_What the task asks_
From the entries below, copy each line in which the word "Hair" occurs.

_Information shown_
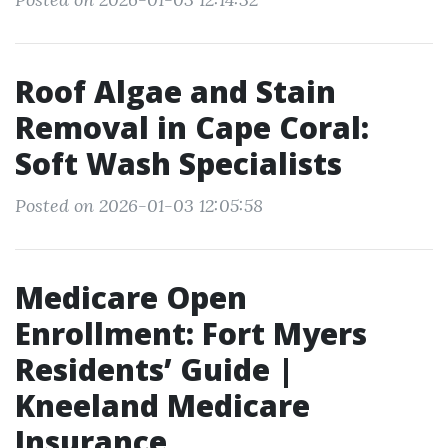
Roof Algae and Stain
Removal in Cape Coral:
Soft Wash Specialists
Posted on 2026-01-03 12:05:58
Medicare Open
Enrollment: Fort Myers
Residents’ Guide |
Kneeland Medicare
Insurance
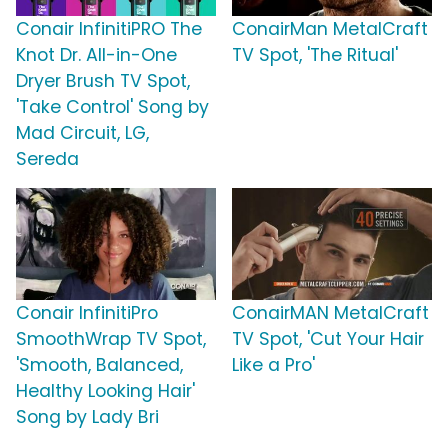
Conair InfinitiPRO The
ConairMan MetalCraft
Knot Dr. All-in-One
TV Spot, 'The Ritual'
Dryer Brush TV Spot,
'Take Control' Song by
Mad Circuit, LG,
Sereda
Conair InfinitiPro
ConairMAN MetalCraft
SmoothWrap TV Spot,
TV Spot, 'Cut Your Hair
'Smooth, Balanced,
Like a Pro'
Healthy Looking Hair'
Song by Lady Bri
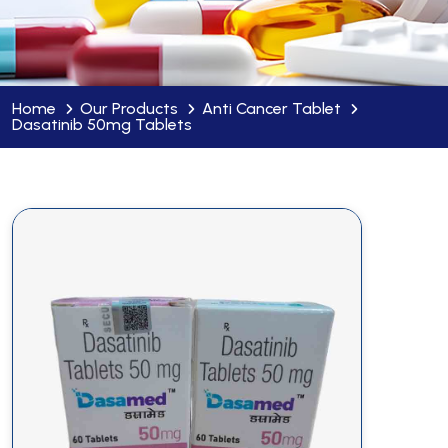
Home
Our Products
Anti Cancer Tablet
Dasatinib 50mg Tablets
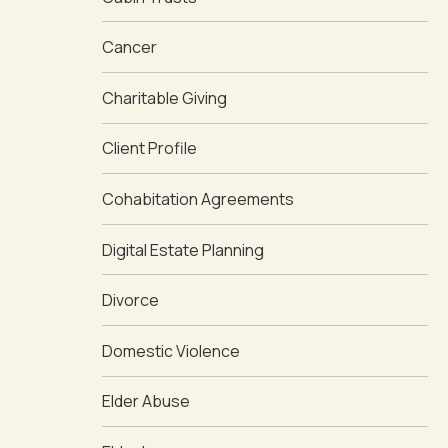
Cancer
Charitable Giving
Client Profile
Cohabitation Agreements
Digital Estate Planning
Divorce
Domestic Violence
Elder Abuse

_Answer area_
TV Spot, 'Cut Your Hair
Healthy Looking Hair'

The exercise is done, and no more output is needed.